22.10.2021 Interessa-me particularmente as políticas e as poéticas



I

Não, o Governo não vai cair por estes dias e Paulo Rangel não será já empossado por aclamação. Mas é pena! Não o digo já por razões políticas, que essas aborreceriam de urgência este meu pequeno público (fã de outras guerras de tronos ficcionais, não das que nos são concretas), mas por razões estéticas – e haverá outras?
Por estes dias, o que tem interessado particularmente à turba digital (como agora se diz) é uma certa poética pirosa vertida na prosa (olha quem bem!) do texto de despedida de Rangel no Público. Zink diz que há limites, que pode perdoar muito a Rangel, menos isto. António Guerreiro ataca com “kitsch viscoso”. E falamos então de quê?

II

“A escrita é o monólogo mais plural que conheço. As palavras, indomáveis como são, fazem sempre ricochete. Como num jogo de espelhos, reflectem-se até ao infinito e, como nas caixas de bonecas russas, afundam-nos até ao nosso interior. São piores que o vento, ninguém as para com as mãos.
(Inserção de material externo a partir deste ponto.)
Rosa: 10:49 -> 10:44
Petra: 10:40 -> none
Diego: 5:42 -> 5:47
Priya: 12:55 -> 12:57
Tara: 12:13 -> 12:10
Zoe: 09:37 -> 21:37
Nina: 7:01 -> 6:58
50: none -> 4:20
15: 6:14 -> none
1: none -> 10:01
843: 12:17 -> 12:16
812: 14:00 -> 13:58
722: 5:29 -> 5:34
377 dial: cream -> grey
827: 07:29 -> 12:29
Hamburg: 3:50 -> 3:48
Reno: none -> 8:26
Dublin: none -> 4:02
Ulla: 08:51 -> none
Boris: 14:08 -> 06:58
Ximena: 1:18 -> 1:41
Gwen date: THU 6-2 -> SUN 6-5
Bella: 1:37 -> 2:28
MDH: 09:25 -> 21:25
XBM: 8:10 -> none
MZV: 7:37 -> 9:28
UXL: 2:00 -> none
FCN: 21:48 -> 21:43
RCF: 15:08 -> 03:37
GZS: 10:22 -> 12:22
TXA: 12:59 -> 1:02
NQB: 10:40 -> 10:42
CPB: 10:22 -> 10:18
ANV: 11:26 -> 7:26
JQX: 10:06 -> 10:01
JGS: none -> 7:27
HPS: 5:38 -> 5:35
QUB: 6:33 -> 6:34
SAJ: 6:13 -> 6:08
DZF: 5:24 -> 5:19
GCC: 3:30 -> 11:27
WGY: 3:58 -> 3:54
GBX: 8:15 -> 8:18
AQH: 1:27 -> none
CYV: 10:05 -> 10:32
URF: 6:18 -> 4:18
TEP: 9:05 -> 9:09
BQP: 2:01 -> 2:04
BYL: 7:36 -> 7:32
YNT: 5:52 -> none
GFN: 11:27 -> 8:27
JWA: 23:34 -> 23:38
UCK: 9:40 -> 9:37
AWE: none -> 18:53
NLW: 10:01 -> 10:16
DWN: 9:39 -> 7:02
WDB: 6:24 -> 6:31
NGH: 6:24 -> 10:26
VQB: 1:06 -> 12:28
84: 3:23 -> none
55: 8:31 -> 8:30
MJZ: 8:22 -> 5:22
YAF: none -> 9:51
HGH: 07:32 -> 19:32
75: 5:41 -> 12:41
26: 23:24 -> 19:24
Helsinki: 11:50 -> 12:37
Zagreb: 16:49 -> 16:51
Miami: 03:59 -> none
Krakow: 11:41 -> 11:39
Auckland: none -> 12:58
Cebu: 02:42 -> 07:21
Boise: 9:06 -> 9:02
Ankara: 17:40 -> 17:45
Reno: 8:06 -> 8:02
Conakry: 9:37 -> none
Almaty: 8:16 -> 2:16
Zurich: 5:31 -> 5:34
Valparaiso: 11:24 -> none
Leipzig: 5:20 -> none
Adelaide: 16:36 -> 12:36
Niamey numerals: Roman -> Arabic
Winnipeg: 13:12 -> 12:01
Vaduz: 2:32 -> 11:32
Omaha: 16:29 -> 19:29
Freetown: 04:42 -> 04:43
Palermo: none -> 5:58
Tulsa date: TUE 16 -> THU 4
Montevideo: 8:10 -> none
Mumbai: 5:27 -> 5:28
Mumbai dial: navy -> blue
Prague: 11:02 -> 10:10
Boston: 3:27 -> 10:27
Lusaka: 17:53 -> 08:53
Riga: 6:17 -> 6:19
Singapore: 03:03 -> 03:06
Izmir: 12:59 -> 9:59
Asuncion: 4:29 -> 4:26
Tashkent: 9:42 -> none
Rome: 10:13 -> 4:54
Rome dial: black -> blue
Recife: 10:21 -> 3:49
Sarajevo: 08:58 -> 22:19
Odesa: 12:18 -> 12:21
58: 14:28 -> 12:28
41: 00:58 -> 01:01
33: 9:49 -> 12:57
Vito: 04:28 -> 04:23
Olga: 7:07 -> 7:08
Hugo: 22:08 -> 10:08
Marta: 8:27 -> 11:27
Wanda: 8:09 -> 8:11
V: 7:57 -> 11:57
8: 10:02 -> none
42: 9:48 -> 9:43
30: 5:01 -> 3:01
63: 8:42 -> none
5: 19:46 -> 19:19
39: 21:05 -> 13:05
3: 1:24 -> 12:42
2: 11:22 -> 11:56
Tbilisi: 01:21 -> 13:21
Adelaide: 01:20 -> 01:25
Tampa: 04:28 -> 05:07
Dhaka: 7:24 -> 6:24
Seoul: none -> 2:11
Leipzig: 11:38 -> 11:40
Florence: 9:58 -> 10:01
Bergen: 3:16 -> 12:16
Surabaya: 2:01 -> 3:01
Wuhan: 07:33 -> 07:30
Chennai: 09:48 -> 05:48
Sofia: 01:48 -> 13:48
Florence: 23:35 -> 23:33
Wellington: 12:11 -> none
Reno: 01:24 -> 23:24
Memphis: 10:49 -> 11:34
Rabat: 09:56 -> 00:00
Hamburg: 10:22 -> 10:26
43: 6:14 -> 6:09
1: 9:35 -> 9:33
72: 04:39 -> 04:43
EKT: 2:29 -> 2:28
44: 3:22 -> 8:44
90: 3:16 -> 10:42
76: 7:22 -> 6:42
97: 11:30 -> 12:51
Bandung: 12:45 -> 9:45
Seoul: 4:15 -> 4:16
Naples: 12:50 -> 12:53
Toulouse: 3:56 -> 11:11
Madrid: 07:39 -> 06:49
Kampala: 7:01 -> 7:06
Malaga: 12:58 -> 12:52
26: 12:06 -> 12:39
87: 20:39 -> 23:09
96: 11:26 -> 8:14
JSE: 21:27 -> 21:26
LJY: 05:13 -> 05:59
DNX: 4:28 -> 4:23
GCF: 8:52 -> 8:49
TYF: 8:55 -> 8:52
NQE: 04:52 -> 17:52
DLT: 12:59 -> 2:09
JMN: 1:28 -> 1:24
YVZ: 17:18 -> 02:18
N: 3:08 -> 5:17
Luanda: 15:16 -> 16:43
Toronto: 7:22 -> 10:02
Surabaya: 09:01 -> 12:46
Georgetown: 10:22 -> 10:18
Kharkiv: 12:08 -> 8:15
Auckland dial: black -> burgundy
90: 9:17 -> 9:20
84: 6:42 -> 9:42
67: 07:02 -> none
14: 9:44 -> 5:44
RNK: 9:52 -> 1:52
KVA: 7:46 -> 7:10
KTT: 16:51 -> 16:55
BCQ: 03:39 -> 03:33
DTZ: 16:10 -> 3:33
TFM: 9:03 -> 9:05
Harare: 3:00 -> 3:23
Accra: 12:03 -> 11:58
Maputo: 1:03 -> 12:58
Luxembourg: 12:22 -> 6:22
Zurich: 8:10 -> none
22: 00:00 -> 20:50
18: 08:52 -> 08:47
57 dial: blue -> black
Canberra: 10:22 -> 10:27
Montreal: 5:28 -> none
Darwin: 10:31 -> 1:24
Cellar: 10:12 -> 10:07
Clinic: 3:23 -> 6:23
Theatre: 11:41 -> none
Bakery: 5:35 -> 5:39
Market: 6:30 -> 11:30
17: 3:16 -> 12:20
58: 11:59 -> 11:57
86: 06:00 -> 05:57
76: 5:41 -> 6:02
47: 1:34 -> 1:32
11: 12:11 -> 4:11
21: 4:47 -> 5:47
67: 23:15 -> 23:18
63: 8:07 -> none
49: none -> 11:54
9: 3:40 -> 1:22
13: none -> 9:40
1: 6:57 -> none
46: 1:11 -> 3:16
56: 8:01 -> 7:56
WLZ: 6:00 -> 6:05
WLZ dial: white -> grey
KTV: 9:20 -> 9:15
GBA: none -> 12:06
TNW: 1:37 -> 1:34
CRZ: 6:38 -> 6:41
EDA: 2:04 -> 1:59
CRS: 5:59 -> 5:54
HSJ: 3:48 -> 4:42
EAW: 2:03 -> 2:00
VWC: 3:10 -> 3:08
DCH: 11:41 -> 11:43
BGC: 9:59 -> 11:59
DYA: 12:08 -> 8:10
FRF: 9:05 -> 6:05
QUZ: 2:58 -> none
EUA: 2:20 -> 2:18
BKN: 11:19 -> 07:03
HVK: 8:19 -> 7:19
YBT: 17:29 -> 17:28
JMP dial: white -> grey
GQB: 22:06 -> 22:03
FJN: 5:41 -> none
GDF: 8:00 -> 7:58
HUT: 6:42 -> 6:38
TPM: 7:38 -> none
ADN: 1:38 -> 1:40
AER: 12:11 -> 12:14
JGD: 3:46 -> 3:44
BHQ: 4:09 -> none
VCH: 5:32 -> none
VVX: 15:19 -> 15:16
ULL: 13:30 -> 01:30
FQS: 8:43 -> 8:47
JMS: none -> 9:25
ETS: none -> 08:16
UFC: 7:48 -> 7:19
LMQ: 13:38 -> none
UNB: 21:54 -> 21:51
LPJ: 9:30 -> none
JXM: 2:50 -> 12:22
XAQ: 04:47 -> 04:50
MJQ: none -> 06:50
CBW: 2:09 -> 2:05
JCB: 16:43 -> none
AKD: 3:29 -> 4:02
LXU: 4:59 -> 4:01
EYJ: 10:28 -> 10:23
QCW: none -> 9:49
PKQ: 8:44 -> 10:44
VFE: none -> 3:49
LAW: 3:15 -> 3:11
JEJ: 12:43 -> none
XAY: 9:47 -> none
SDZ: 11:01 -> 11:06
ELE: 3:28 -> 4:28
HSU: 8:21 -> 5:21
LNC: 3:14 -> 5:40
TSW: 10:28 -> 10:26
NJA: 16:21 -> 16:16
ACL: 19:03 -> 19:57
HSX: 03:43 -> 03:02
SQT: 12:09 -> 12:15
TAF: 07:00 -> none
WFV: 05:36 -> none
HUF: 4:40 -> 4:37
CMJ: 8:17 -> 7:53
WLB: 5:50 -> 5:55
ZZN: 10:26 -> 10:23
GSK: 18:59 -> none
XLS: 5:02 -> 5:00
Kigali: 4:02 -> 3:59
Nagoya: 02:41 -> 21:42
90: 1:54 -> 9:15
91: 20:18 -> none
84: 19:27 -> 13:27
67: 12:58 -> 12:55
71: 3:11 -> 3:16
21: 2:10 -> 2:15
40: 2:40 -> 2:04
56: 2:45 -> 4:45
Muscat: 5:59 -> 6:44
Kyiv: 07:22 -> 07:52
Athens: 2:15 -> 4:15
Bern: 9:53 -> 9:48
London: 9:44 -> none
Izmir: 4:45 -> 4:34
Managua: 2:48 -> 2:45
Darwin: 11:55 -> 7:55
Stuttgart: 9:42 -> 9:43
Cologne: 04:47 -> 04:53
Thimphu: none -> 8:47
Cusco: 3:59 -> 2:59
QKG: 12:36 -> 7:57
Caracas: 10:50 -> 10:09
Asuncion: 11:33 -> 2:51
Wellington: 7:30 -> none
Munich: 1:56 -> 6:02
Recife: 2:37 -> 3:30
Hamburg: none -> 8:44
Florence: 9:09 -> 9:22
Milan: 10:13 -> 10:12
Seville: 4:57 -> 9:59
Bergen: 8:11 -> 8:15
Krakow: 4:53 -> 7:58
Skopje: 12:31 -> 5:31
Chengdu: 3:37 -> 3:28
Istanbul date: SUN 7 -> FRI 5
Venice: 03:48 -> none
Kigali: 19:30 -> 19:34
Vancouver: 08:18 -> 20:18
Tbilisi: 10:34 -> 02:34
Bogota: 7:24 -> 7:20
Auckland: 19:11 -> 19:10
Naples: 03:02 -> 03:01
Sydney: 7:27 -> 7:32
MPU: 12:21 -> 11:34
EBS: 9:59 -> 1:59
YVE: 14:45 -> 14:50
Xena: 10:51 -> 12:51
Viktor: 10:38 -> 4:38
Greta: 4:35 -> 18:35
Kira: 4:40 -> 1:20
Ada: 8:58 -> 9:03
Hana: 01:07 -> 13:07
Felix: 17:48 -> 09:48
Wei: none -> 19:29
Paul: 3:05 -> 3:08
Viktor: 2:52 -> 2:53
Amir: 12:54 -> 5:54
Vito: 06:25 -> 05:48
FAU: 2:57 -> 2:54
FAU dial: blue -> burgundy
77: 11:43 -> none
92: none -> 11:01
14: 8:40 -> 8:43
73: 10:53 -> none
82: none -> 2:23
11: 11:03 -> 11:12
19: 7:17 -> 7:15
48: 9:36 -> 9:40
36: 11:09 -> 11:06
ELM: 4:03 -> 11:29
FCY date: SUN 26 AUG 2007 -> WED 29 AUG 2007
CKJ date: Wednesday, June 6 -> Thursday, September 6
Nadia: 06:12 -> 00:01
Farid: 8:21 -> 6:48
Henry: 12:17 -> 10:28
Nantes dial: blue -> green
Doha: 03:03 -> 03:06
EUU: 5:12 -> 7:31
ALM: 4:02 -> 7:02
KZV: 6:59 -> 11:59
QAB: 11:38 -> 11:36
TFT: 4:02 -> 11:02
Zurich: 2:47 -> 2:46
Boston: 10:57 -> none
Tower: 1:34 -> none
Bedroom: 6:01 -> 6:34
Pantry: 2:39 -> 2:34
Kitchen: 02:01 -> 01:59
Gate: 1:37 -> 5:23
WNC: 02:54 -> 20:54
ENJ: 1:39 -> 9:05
Mesmo escritas, e ao contrário do brocardo latino, voam.”

III

Ui!
Há ricochetes, espelhos infinitos, bonecas russas e até mesmo brocardos latinos a voar (confesso que li brocado, o que tornou a coisa ainda mais interessante).

IV

Mas há uma boa frase no início. A escrita é o monólogo mais plural que conheço.” De seguida, Rangel vai buscar Torga para se justificar e lembra-nos que “Ninguém lê. Toda a gente deseja apenas ler-se.”. Mas não é só nas leituras que este acesso egoístico de procura pessoal se espelha. Por estes dias encontrou-se uma nova parangona de conversa de rede-social (antes dizia-se conversa de café): “Fulano não serve a política, serve-se na política”.
Todos, sem excepção, se servem na política, mas só alguns serviram a política enquanto se serviam. E enquanto na política nos procuramos, resta-nos apenas desses andar à procura (hoje tudo soa piroso, não?).

V

Depois de seis anos de austeridade estética da nova união-nacional (ou como diz A. Guerreiro “regiões pragmáticas”), coligado com uma esquerda incapaz de se rir de si própria, constantemente insatisfeita nos seus micro-dramas radicais de emergência, a somar a doze mais três da boçalidade de Rui Rio e uma vida-inteira da rusticidade de Cavaco, eis que o lirismo espirituoso de Rangel, estranhamente, até cheira a fresco.

VI

Não, o Governo não vai cair por estes dias. Se caísse, a esquerda por sua culpa, por sua tão grande culpa eclipsava-se, a união-nacional saia reforçava e a graciosidade poética de Rangel ficaria adiada até se acabar o último cobre europeu. Não, o Governo não vai cair por estes dias. Mas é pena! Tal como na ficção, isto só tem piada quando, em guerras pelo trono, o trono muda de dono (ai!).

VII

E Rangel ainda nos diz que “por mais que a tanto aspiremos, nunca conseguimos verter no texto a riqueza caleidoscópica dos nossos pensamentos." Ou como nos legou o Nabokov “Penso como um génio, escrevo como um homem de talento e falo com um atrasado mental”. Um político como Nabokov não se safava. A oralidade: eis o dom do político.

VIII

“Ninguém lê. Toda a gente deseja apenas ler-se.” Eis o porquê de termos maus políticos e só ficarmos, com os que se servem! Espera-se que Rangel no seu monólogo político, procure mesmo ser "plural".